Adama Sangaré maire de Bamako, au CICB de Bamako, septembre 2013

Le maire Adama Sangaré, au CICB de Bamako, en 2013. © Daou Bakary Emmanuel

Quelques années plus tard, il rejoint l’Adema-Pasj, parti hégémonique dont il gravit les échelons, jusqu’à en prendre la vice-présidence. « Faire de la politique n’a pas été très difficile pour moi. J’étais déjà engagé dans des mouvements associatifs depuis le lycée et j’ai toujours fait du social », ajoute-t-il. 

De 1998 à 2007, il occupe successivement plusieurs postes d’adjoint au maire de la Commune III du district de Bamako. En 2007, lorsque décède Moussa Badoulaye Traoré, le maire de l’époque, c’est lui qui est choisi par le conseil municipal pour le remplacer. En 2009, il est formellement élu à la tête de la capitale malienne. Son mandat est arrivé à son terme en 2014, mais aucune élection municipale n’a depuis été organisée.

Aujourd’hui, il est libre, toujours maire, mais pas tiré d’affaire.

En 2018, Adama Sangaré est l’un des artisans de la victoire d’IBK. Alors que l’Adema-Pasj traverse une profonde crise interne et se déchire sur la stratégie à adopter (présenter un candidat ou soutenir la réélection du président sortant), Adama Sangaré pèse de tout son poids pour que la seconde option l’emporte.

« Notre parti est à la fois le plus grand et le plus malade du pays, explique-t-il. Un an avant la présidentielle, pratiquement toutes ses structures étaient démantelées. Les réunions ne se tenaient presque plus et nous faisions face à des difficultés financières. En tant que membres de la majorité, il était logique que nous soutenions la candidature d’IBK. Nous devions prendre le temps de préparer les législatives et les régionales pour remettre le parti en selle et mieux aborder 2023. »

Nouvelle enquête

Aujourd’hui, Adama Sangaré est libre, toujours maire, mais pas tiré d’affaire. Il a payé sa caution – près de 120 millions de F CFA – mais son dossier a été transféré devant le tribunal de Koulikoro.

Surtout, le pôle économique et financier a ouvert une nouvelle enquête, qui porte sur le découpage et la vente supposée irrégulière de parcelles sur la Zone aéroportuaire de Sénou.
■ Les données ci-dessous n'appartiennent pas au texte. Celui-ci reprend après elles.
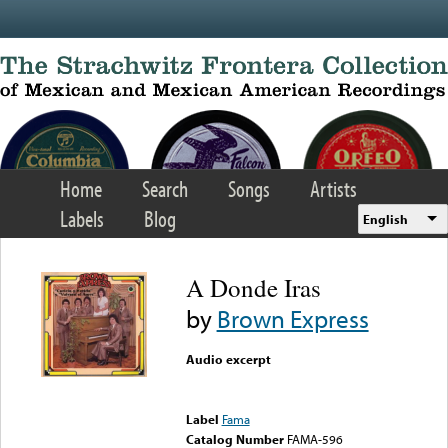
Skip to main content
Home
Search
Songs
Artists
Labels
Blog
English
A Donde Iras
by
Brown Express
Audio excerpt
Error loading media: File
could not be played
Label
Fama
Catalog Number
FAMA-596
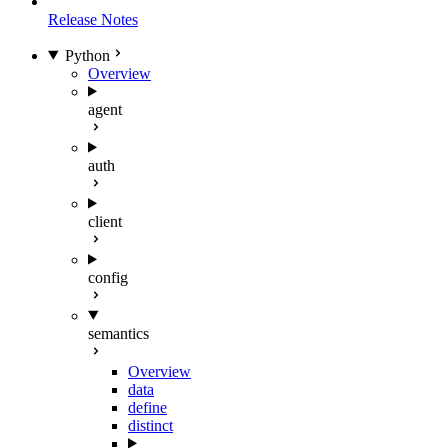
Release Notes
Python
Overview
agent
auth
client
config
semantics
Overview
data
define
distinct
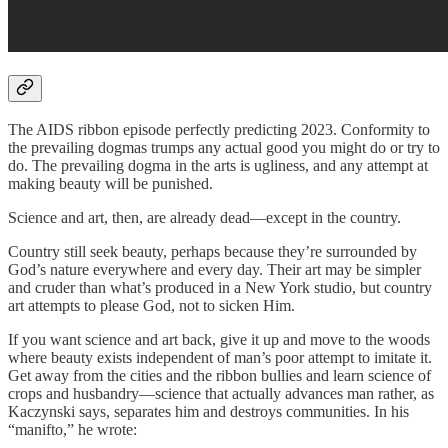
The AIDS ribbon episode perfectly predicting 2023. Conformity to
the prevailing dogmas trumps any actual good you might do or try to
do. The prevailing dogma in the arts is ugliness, and any attempt at
making beauty will be punished.
Science and art, then, are already dead—except in the country.
Country still seek beauty, perhaps because they’re surrounded by
God’s nature everywhere and every day. Their art may be simpler
and cruder than what’s produced in a New York studio, but country
art attempts to please God, not to sicken Him.
If you want science and art back, give it up and move to the woods
where beauty exists independent of man’s poor attempt to imitate it.
Get away from the cities and the ribbon bullies and learn science of
crops and husbandry—science that actually advances man rather, as
Kaczynski says, separates him and destroys communities. In his
“manifto,” he wrote:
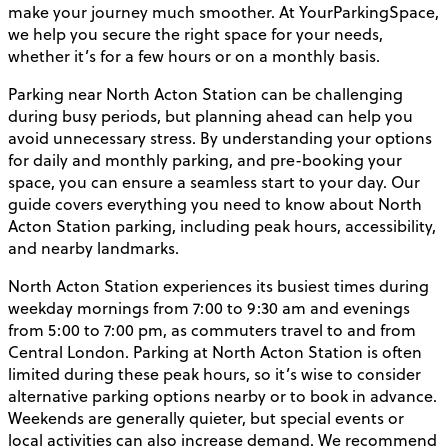
make your journey much smoother. At YourParkingSpace,
we help you secure the right space for your needs,
whether it’s for a few hours or on a monthly basis.
Parking near North Acton Station can be challenging
during busy periods, but planning ahead can help you
avoid unnecessary stress. By understanding your options
for daily and monthly parking, and pre-booking your
space, you can ensure a seamless start to your day. Our
guide covers everything you need to know about North
Acton Station parking, including peak hours, accessibility,
and nearby landmarks.
North Acton Station experiences its busiest times during
weekday mornings from 7:00 to 9:30 am and evenings
from 5:00 to 7:00 pm, as commuters travel to and from
Central London. Parking at North Acton Station is often
limited during these peak hours, so it’s wise to consider
alternative parking options nearby or to book in advance.
Weekends are generally quieter, but special events or
local activities can also increase demand. We recommend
Sangaré est cette fois-ci accusé d’atteinte aux biens publics, de corruption, de disposition du bien d’autrui et de complicité de crime d’atteinte aux biens publics – il a été entendu le 18 juin dernier par les enquêteurs. « Il y a plusieurs centaines de plaintes contre lui dans des affaires de parcelles », assure Issouf Sanogo.

Des accusations que l’intéressé rejette en bloc. « C’est le président IBK qui m’a demandé, de manière verbale, d’installer sur cet espace les gens de la Plateforme [des mouvements du 14 juin d’Alger], de la CMA [Coalition des mouvements de l’Azawad] ainsi que les déguerpis de Niamakoro, assure-t-il. Le projet de régularisation des parcelles a été suspendu par le départ précipité de Soumeylou Boubèye Maïga de la Primature, mais toutes les recettes fiscales perçues ont été versées à l’État. »

Le 26 mai, sourire aux lèvres et vêtu d’un grand boubou blanc, Adama Sangaré a fait son grand retour à la mairie centrale de Bamako sous les applaudissements de ses partisans. Il a également retrouvé sa place au sein de la majorité présidentielle.

Arrivé deuxième à l’issue des législatives de mars dernier avec 22 sièges sur les 147 que compte l’Assemblée nationale, l’Adema-Pasj est partie prenante dans les discussions entamées pour résoudre la crise sociopolitique qui secoue le pays. Mais son retour en grâce, il en a conscience, pourrait être de courte durée. Et Adama Sangaré sait désormais sur qui il peut compter.